How poetry is different to prose

I sit myself at the table and I write. The Muse? I will have none of it. I am more interested in hard work than in inspiration. If I wait for the muse I will be waiting a lifetime.

Poetry works differently. I sit myself down and there is nothing but the words on the page, written in a different, heightened state. Poetry must be seized, it seems. At this desk there is nothing. The strict discipline of the craft will leave me with a gaping whiteness on the page like a scream arrested.

Today I feel on the edge of a poetry. I am unbalanced, dizzy with the heat and the shock of my flesh melting into it. I flick between A Grief Observed and Harwood and Best Australian Science and there is a vague hum as if the books are speaking to each other when I am not looking. I pace. This is how I write poetry when I am not mad or bereft. I have to catch it at a glance, side-on, sidling up to it. My note paper capturing the words, resisting judgement.

I open a painting and it is there, that hum, that image between the spidery letters of a word. I am quick to scoop up three lines. Then my pen turns to dough on the page. I must walk away and let the syllables rise like an unwatched pot.
My grandmother is shaking her head, she of the workmanlike elbows and fists. You must grab it - and the fly plucked from the air.  But my grandmother never wrote a poem. There is no grabbing a poem. It is more like photographic developing than sculpture. It is a quite sitting, half-looking, squinting through dark, waiting for the words to settle blackly on the page.

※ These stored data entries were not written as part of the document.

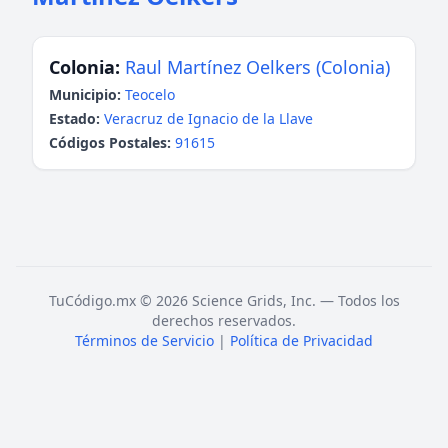
Colonia:
Raul Martínez Oelkers (Colonia)
Municipio:
Teocelo
Estado:
Veracruz de Ignacio de la Llave
Códigos Postales:
91615
TuCódigo.mx © 2026 Science Grids, Inc. — Todos los
derechos reservados.
Términos de Servicio
|
Política de Privacidad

Today I have written two poems.

My grandmother is behind me. Tsking her tongue.
As always,
She is not impressed.

Thursday, November 6, 2014

Writing a Glunk

OK. I may have mentioned this in my blogging once before, but when I was a child I was very disturbed by a particular Dr Suess book. I think it was in The Sneetches and other stories. It was a story about a boy's little sister who used to sit and think little fluffy things into existence every night after dinner. Then one night she thinks up a Glunk and of course the idea is way too big for her and causes terror and mayhem and it is up to the little boy to 'unthunk the Glunk'.  Now little Sally only ever thinks up fluffy things after dinner.

This story disturbed me, even when I was seven.  I was already involved in thinking up Glunks. I was reaching for books way too age-inappropriate for a seven year old. By the time I was ten I fell in love with Peter Otoole playing Lawrence of Arabia and insisted on reading The Seven Pillars of Wisdom with its bible thin pages and interminable recounting of one military push after another. I had no idea what I was reading but I pushed on anyway. I was so proud of myself when, after several months of slogging, I had finished the book. I even really loved some paragraphs and underlined them. I still have my copy of the book.

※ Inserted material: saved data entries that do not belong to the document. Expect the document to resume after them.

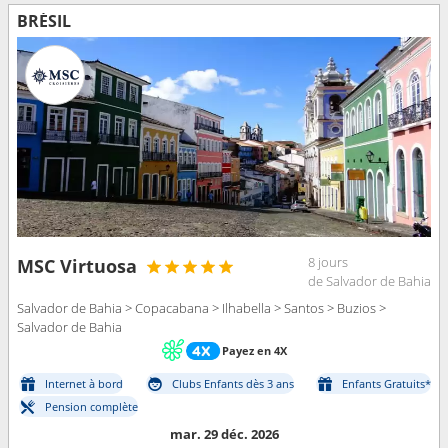
BRÉSIL
8 jours
MSC Virtuosa
de Salvador de Bahia
Salvador de Bahia > Copacabana > Ilhabella > Santos > Buzios >
Salvador de Bahia
Payez en 4X
Internet à bord
Clubs Enfants dès 3 ans
Enfants Gratuits*
Pension complète
mar. 29 déc. 2026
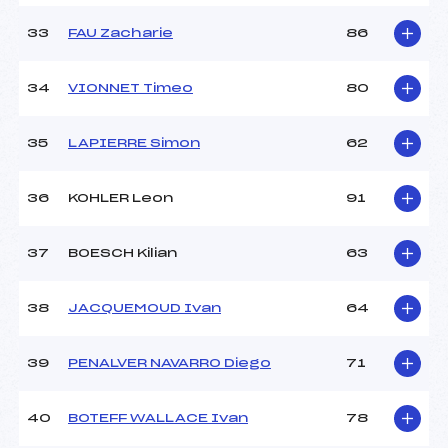
33
FAU Zacharie
86
34
VIONNET Timeo
80
35
LAPIERRE Simon
62
36
KOHLER Leon
91
37
BOESCH Kilian
63
38
JACQUEMOUD Ivan
64
39
PENALVER NAVARRO Diego
71
40
BOTEFF WALLACE Ivan
78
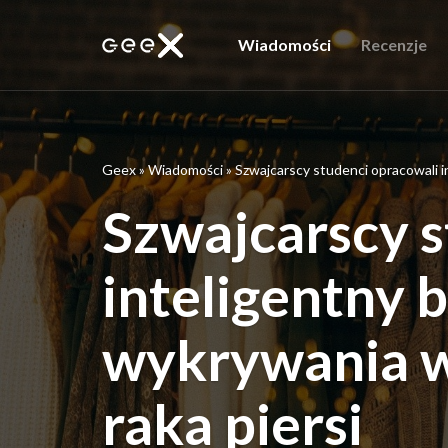
Wiadomości
Recenzje
Geex
»
Wiadomości
»
Szwajcarscy studenci opracowali 
Szwajcarscy s
inteligentny 
wykrywania w
raka piersi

I did not want to be stuck thinking fluffy things after dinner. I wanted to over-reach.

Somehow I have found my safe-unsafe boundaries.  I know what I am comfortable writing and I stick to small contemporary stories with a manageable cast. I still over-reach but it is always about the concepts and not the parameters of the story.

I have an idea for a novel. It is a big novel. It requires lots of research. It is historical. It is about politics and cultural cringe and all the things that I am ignorant of.

I am really afraid to start this book but it won't let go of my head. It has a hook in me.  I am afraid that it is too big for me. I am afraid I will fail trying to write it.

Still, I was never satisfied with little Sally's parameters.  I suppose you can't get your teeth into the fruit unless you pick it first. I am reaching up into the tree for the forbidden apple. I have my Glunk in my sights. I am afraid I am going to start this impossible project. Frightened. Hesitant. Starting now.